• Activity
Once the line containing "gradsko vijeće" is found in the records below, return it and each following line exactly, up to and including the line containing "Classificadas", and nothing else.

• Material for the task
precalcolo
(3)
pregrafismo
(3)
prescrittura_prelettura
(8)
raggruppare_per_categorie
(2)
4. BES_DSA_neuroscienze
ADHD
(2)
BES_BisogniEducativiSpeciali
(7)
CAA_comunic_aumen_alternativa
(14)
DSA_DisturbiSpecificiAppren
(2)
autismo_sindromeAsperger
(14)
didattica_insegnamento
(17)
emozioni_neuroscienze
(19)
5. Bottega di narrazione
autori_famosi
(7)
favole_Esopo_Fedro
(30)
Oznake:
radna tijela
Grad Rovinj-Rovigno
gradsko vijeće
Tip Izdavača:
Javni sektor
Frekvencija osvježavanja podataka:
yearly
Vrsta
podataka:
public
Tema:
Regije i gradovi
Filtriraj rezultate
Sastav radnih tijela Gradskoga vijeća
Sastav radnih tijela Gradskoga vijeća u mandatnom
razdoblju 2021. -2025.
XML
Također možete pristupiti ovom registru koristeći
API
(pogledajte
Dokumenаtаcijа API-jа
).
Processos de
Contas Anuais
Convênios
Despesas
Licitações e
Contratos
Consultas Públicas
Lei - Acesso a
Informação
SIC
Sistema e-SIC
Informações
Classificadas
...
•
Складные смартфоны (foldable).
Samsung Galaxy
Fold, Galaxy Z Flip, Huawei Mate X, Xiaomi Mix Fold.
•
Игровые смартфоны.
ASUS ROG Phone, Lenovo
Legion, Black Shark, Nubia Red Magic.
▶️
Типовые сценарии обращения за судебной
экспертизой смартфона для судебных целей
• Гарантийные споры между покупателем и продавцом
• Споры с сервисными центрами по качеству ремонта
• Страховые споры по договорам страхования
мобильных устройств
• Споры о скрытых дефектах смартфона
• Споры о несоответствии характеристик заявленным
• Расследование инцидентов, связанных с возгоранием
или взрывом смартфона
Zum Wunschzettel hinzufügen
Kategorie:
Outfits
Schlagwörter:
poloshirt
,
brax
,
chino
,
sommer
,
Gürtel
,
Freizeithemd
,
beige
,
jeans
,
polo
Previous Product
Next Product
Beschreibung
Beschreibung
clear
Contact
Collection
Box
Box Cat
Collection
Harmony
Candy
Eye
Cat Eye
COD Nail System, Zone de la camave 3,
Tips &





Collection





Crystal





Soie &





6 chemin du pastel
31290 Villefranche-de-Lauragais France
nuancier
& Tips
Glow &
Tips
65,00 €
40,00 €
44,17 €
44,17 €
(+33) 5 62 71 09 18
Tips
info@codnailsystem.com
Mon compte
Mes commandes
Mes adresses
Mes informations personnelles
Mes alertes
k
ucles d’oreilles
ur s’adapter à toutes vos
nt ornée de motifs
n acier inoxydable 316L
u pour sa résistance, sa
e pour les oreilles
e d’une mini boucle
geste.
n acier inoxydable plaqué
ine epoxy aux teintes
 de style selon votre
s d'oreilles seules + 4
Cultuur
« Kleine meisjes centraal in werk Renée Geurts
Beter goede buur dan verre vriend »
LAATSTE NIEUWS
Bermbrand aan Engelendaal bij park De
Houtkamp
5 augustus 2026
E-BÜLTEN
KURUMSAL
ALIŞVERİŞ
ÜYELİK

• Expected output
gradsko vijeće
Tip Izdavača:
Javni sektor
Frekvencija osvježavanja podataka:
yearly
Vrsta
podataka:
public
Tema:
Regije i gradovi
Filtriraj rezultate
Sastav radnih tijela Gradskoga vijeća
Sastav radnih tijela Gradskoga vijeća u mandatnom
razdoblju 2021. -2025.
XML
Također možete pristupiti ovom registru koristeći
API
(pogledajte
Dokumenаtаcijа API-jа
).
Processos de
Contas Anuais
Convênios
Despesas
Licitações e
Contratos
Consultas Públicas
Lei - Acesso a
Informação
SIC
Sistema e-SIC
Informações
Classificadas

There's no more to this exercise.